Energy crisis & inflation: Jean-Christophe Caffet unpicks the major macroeconomic challenges for MEB members
At the Novotel Monte-Carlo on Tuesday 14 March, Chief Economist at Coface, Jean-Christophe Caffet, invited by MEB and its partners Gramaglia and Banque Populaire Méditerranée, delivered a fascinating analysis of the current situation and his forecasts for the coming months.
“We’ve escaped the worst, but the best is not happening anytime soon!” It was with this statement, not totally optimistic but not catastrophic either, that the economist began his talk to the more than 80 business leaders and officials present. It should be said that last year, Jean-Christophe Caffet spoke at this Country Risk conference on 24 February, the day Russia invaded Ukraine, a complex exercise that he delivered with aplomb. In 2023, the situation has changed but remains uncertain.
Formerly at TotalEnergies, Jean-Christophe Caffet is particularly well-versed to talk about the energy crisis.

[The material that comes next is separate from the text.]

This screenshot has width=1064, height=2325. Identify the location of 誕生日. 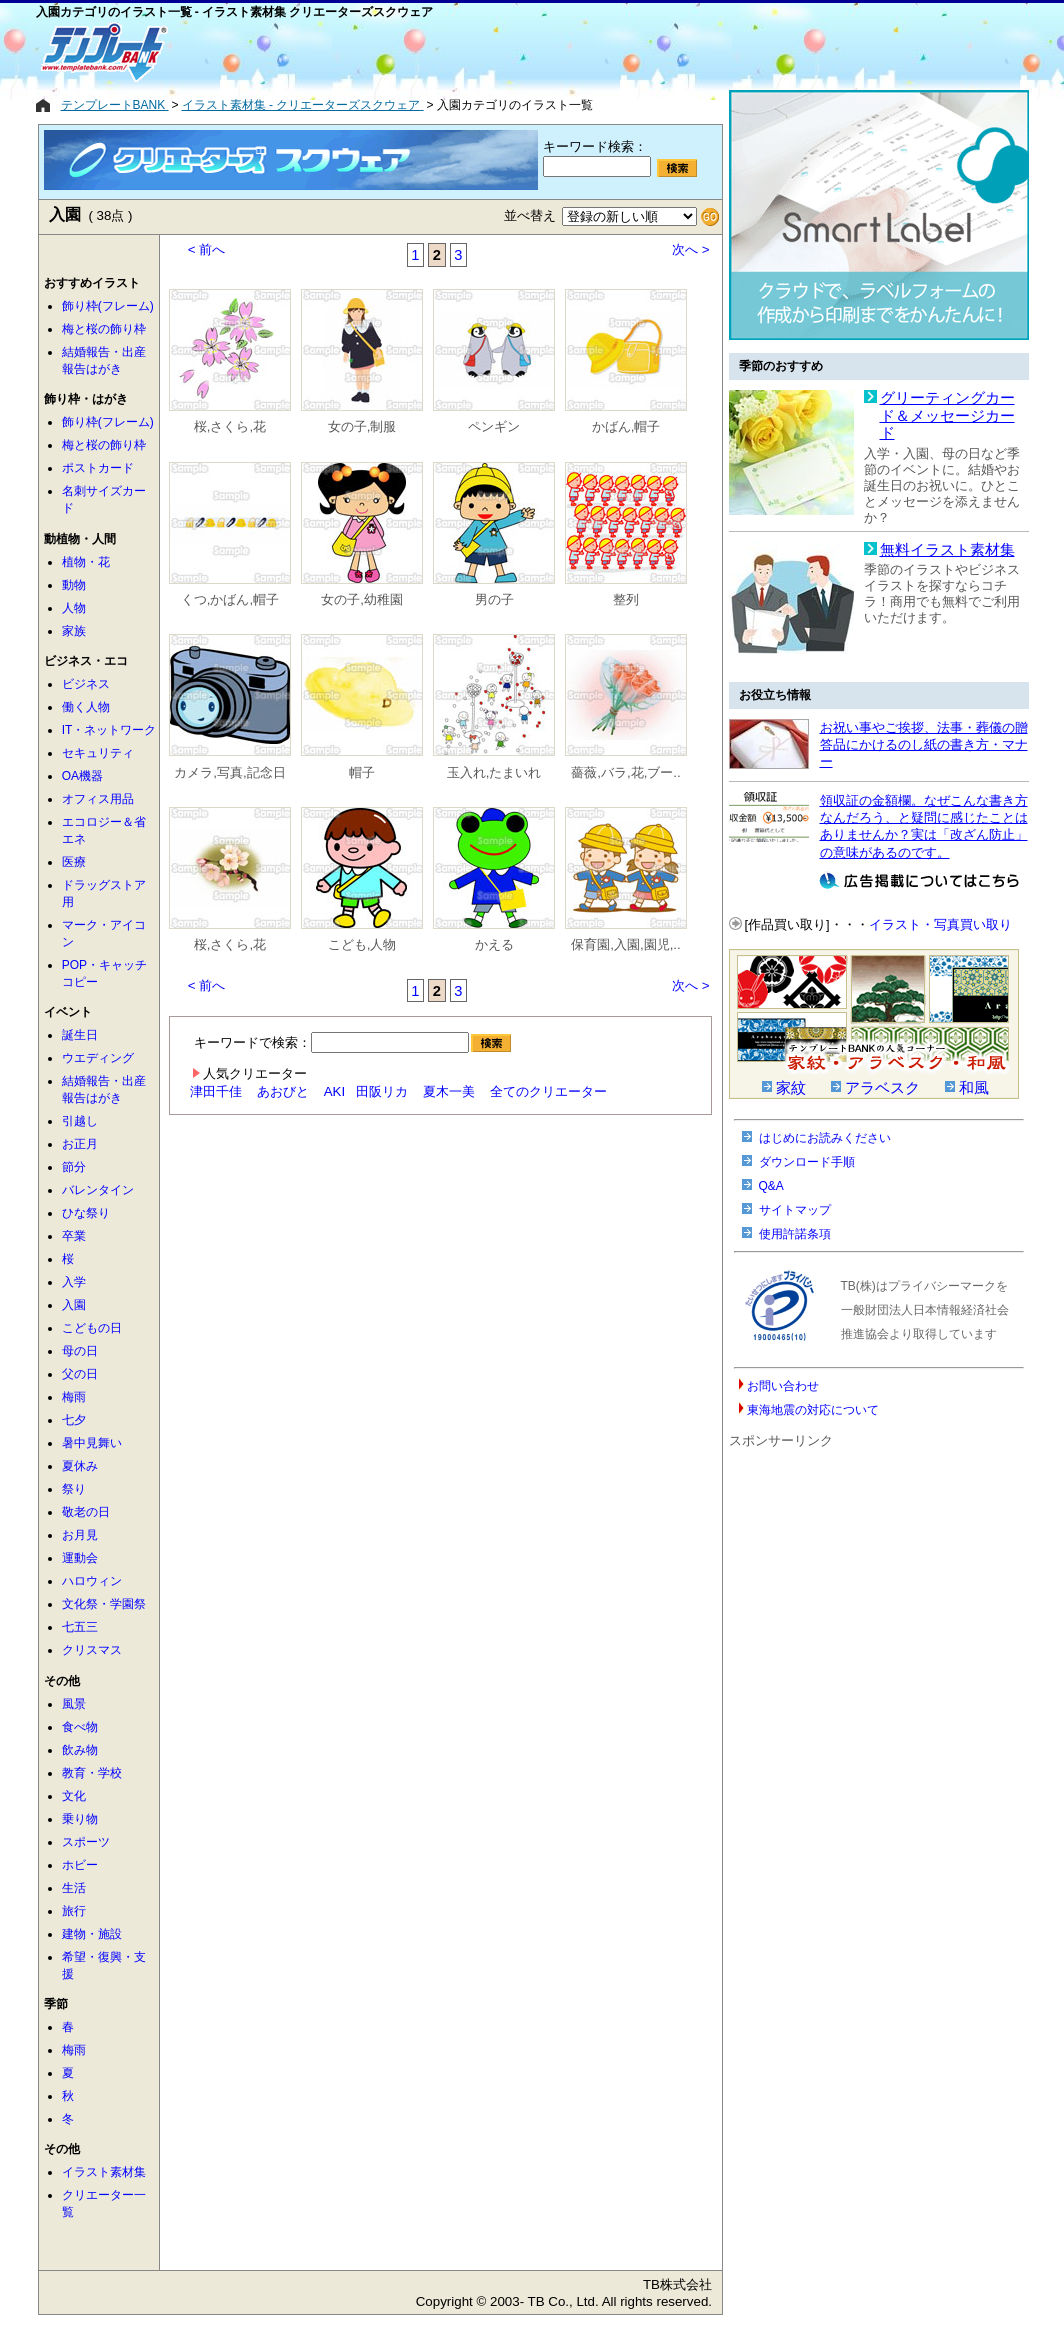 (80, 1035).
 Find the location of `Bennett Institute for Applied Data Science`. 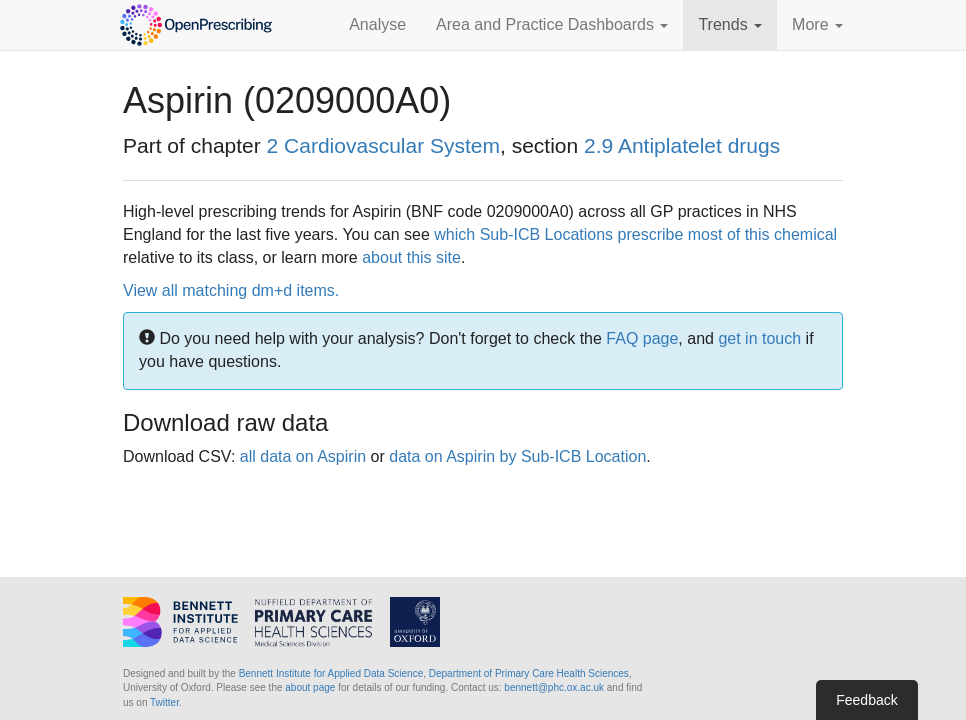 Bennett Institute for Applied Data Science is located at coordinates (331, 673).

Although prices have returned to pre-war levels, thanks mainly to a mild winter and less consumption, China’s economic rebound after its disastrous anti-Covid policy and uncertainty over gas supplies could change that. Another concern is lack of investment by industry players whatever the choices made on the future energy mix in the years to come. “As it stands, according to the International Energy Agency, the investments made only cover half of future needs required by 2030,” he says.
Regards other major indicators like agriculture and industry, price trends have started to fall again but remain at high levels, on the other hand supply chains have returned to pre-war levels.

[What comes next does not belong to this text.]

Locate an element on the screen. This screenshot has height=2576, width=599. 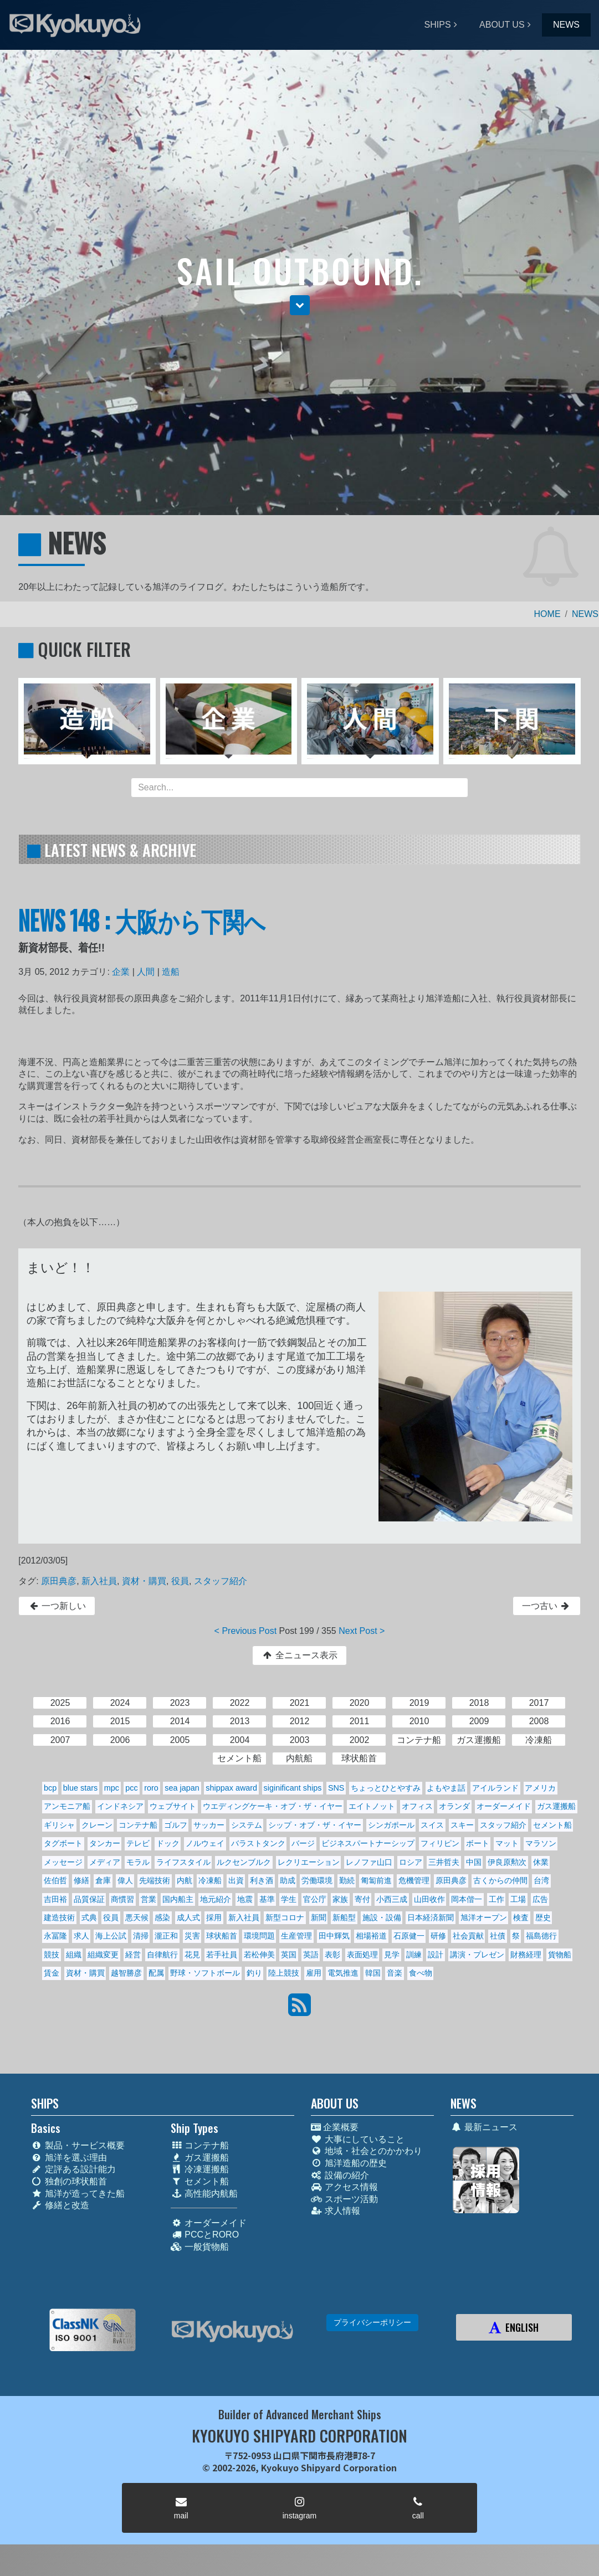 シンガポール is located at coordinates (391, 1825).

As for the much-discussed issue of inflation, it has dropped slightly but remains very worrying while GDP growth forecasts are generally weak which could lead to stagflation. The major producers of raw materials like Africa, Brazil or the Middle East are doing well, and so are to a lesser extent countries like India and Japan. Actions by central banks to contain inflation this last year is starting to impact with a drop in consumption and investment. Meanwhile, the number of bankruptcies is accelerating with a transformation in policies from “whatever it costs to support the economy” to “whatever it costs to curb inflation”.
The economist proposed three scenarios for the coming months: the first, considered unlikely, foresees a soft landing with inflation under control and positive growth; the second, favoured by Coface, anticipates continued stagflation; and the third, more pessimistic but with a 30% chance of occurring according to Coface, envisages a recession caused by excessive action by central banks to counter inflation which would seriously harm global growth.
Finally, regards the famous Coface Country Risks, Risks by Sector and Political and Social Risks ratings, they indicate a higher overall risk in nearly all regions. However, Jean-Christophe Caffet makes clear that “while overall trends are emerging, the current situation is very different from one country to another, so you need to look in detail at each destination where investment is planned”.
Photo 1: l-r Philippe Verdier, Gramaglia Assurances; Etienne Régis, Regional Director - Banque Populaire Méditerranée; Jean-Christophe Caffet, Chief Economist at Coface; Guillaume Rose, MEB Executive Director General; Laetitia Nahum, Financial Risk Manager - Gramaglia Assurances; Michel Prost Dumont, Deputy Manager of the Monaco Branch - Banque Populaire Méditerranée.